Sunday Night’s Coke 600 had to be one of the most unusual races NASCAR has had in a very long time. The most bazaar incident came on lap 126 when a cable holding up the SkyCam broke and fell onto the track and into the stands. Before anyone knew what had happened, race leader Kyle Busch ran over it and sent it flying. He and many others ran over portions of the cable damaging their cars.
NASCAR red flagged the race and brought the cars down pit road. Dozens of NASCAR Officials surrounded the cars to assess the damage and counted a total of 19 of them that had visible damage from the flying cable; the worst being on the No18 of Busch, the No55 of Mark Martin and the No9 of Marcos Ambrose.
After assessing the damage and giving officials enough time to clean the cable up off of the track, NASCAR had the teams fire the engines and make a trip around the track and back to pit road. This time, they sent them to their pit boxes and did something very unprecedented for NASCAR. They gave the teams 15 minutes to work on their cars.
That gave teams like Martin, Ambrose and Busch, who had to replace the right front and side of his car, 15 minutes to do so and other teams with little or no damage 15 minutes of time to make changes. NASCAR officials surrounded each and every car on pit road and monitored each team. It was organized chaos.
After the 15 minutes were up, the grid was reset and no driver lost his or her spot from before the caution and the race was restarted. Teams, drivers and fans were still scratching their heads wondering, what in the world just happened here?
Did NASCAR handle this bazaar situation correctly? I believe they did. The damage to the race cars had nothing to do with an on-track incident and it would have been unfair to punish the drivers with significant damage by sending them to the back of the pack after making repairs or possibly to the garage.
NASCAR handled this odd situation the best they could and since we usually criticize them and their decisions, I think we should commend them on a job well done. Listening and reading to drivers comments after the race, many agree that NASCAR did it the right way.

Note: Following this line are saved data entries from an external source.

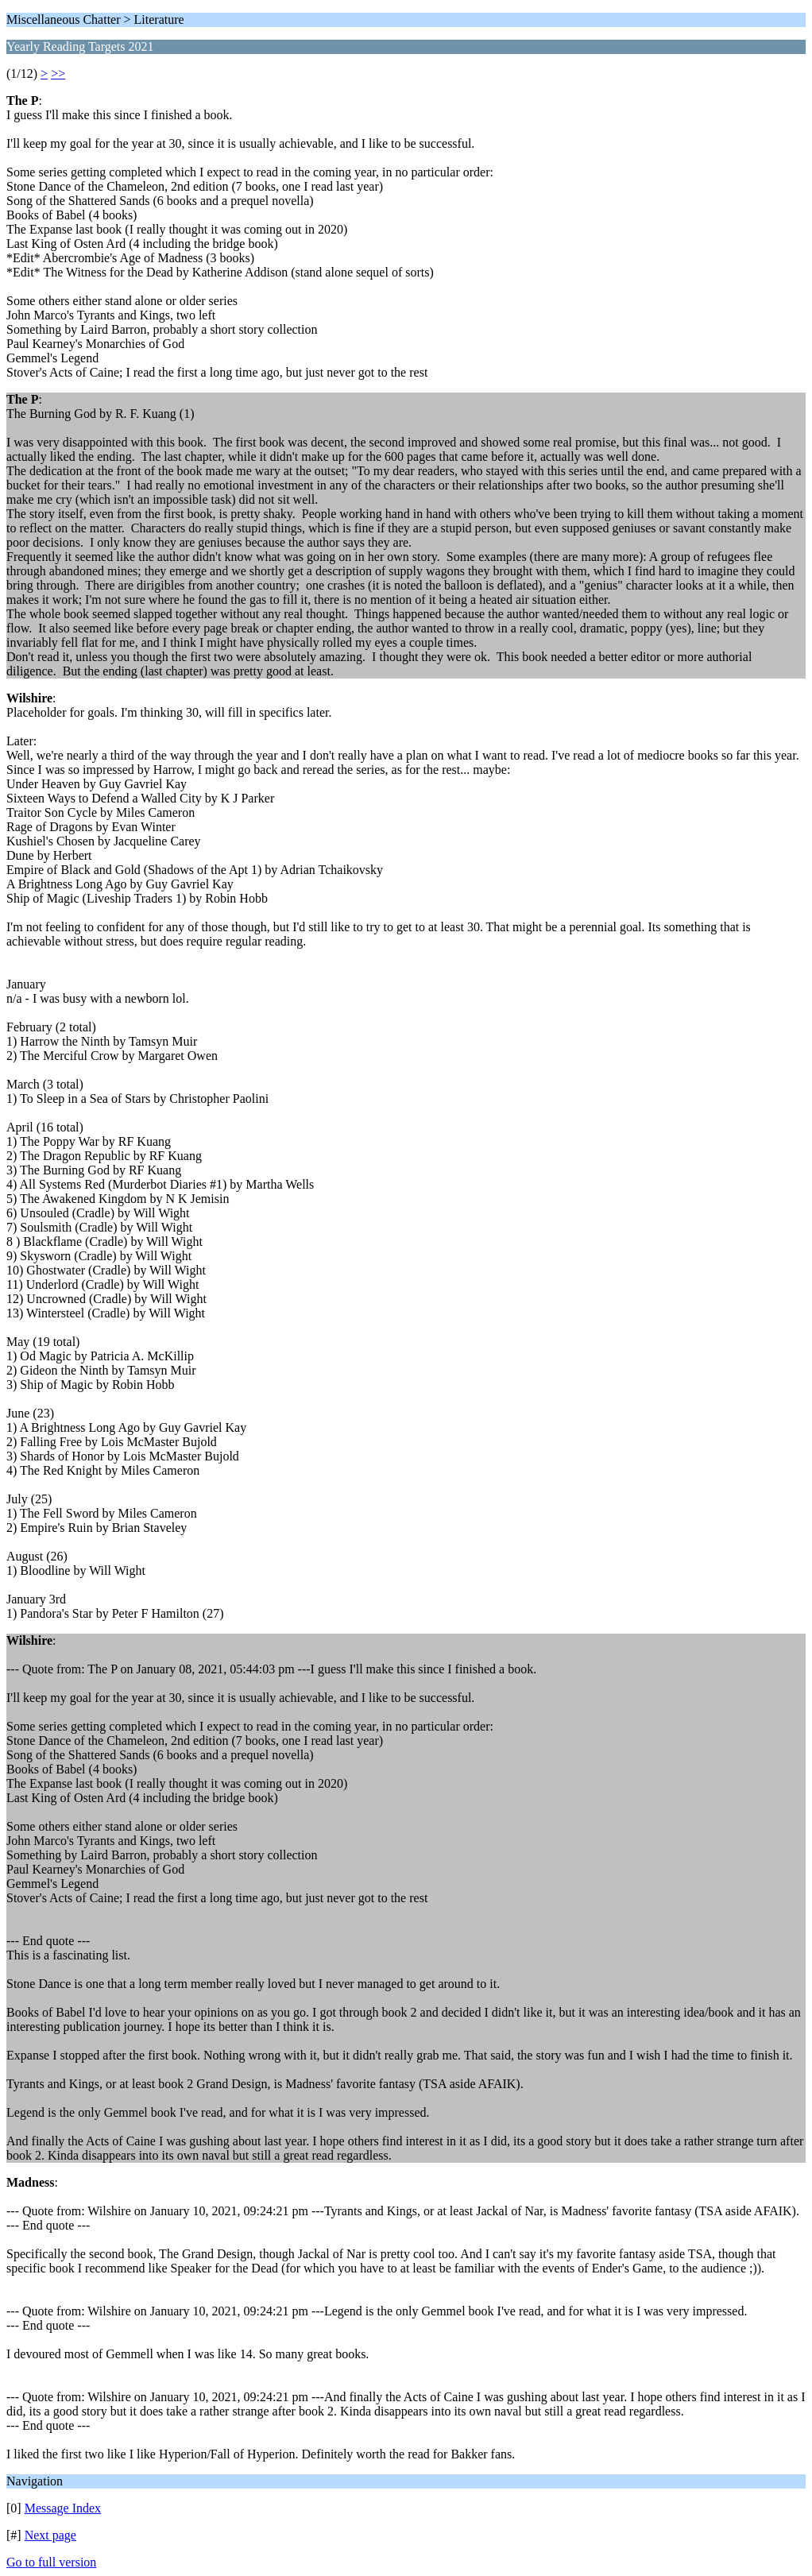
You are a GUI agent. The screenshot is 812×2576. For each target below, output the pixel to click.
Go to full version (51, 2562)
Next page (50, 2535)
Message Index (63, 2508)
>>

“Put them back into position on the same tires, open pit road, and then go ahead and pit,” Matt Kenseth said. “It just turned into a free-for-all. There were some crews with 15 people around the cars, and there was no way an official could have possibly seen what they were working on. But that was nice that the guys got to fix their damage, because it was certainly no fault of their own.”
“NASCAR did a great job of actually handling a crisis there because we were hard-done by and they gave us our laps back and we were able to stay in the race and duke it out,” Ambrose said after the race.
It wasn’t just cars that sustained damage. In a statement released, 10 fans were also treated for injuries from the cable falling, three of whom were taken to local hospitals. All were treated and released.
The use of the camera has been suspended indefinitely and an investigation into what caused the failure has begun.
So hats off to those NASCAR Officials who made the call after this bazaar incident and also those who oversaw the happening on pit road; you definitely made the best out of an unforeseen situation.